What you are asked to do => Go through the records below line by line. Count the lines with "Feuerraum" and give the count alone.

Data items
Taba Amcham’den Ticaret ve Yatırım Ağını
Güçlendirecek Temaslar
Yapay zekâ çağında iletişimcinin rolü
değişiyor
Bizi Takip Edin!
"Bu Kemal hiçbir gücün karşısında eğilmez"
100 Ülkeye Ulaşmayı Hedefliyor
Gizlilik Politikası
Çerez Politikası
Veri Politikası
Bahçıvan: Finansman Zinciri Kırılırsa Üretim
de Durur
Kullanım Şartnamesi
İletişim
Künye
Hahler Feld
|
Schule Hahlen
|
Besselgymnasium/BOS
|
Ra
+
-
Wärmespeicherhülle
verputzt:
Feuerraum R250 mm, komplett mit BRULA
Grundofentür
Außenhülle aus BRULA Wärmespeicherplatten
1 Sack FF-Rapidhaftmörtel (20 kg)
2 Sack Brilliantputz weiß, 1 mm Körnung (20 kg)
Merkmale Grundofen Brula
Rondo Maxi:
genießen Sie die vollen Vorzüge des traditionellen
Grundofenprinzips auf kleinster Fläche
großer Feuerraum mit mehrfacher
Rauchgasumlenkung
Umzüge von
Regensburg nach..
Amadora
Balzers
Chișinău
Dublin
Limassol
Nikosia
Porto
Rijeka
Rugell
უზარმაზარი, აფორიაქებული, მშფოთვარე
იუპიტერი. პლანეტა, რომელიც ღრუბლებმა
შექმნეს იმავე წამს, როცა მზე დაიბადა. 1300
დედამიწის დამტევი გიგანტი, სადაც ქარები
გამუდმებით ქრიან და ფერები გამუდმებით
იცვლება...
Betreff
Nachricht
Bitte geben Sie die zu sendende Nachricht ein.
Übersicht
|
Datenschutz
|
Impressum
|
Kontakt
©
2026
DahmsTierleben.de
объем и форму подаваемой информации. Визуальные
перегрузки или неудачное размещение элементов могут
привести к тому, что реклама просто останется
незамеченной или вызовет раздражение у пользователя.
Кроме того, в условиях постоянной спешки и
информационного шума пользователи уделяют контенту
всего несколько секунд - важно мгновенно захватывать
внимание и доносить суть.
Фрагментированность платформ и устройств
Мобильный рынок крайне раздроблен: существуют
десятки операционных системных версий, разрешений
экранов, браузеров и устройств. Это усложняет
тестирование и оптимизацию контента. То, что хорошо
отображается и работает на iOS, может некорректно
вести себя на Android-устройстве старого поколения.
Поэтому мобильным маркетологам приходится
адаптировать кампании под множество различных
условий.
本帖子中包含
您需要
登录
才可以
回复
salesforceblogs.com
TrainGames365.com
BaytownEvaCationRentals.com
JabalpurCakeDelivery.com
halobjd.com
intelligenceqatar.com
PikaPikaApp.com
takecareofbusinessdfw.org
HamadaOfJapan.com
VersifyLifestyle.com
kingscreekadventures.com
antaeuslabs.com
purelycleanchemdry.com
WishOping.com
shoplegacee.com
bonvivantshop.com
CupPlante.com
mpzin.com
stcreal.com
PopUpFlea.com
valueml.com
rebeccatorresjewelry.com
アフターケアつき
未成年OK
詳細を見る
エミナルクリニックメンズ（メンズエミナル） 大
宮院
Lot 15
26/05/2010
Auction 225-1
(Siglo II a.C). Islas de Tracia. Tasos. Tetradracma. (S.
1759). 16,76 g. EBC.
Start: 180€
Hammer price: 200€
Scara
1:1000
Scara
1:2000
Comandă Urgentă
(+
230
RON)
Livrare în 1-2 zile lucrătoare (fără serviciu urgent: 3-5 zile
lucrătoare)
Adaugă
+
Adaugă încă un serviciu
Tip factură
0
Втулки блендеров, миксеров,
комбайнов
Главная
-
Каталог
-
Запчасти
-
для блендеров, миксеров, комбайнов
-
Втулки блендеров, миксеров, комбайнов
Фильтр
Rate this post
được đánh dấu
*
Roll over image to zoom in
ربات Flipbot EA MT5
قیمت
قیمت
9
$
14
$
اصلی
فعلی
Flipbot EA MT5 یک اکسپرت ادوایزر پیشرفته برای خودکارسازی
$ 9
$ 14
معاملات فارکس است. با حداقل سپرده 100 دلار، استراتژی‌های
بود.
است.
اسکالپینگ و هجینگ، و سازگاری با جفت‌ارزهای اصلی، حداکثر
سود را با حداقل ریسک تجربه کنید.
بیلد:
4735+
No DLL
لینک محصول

Reply => 2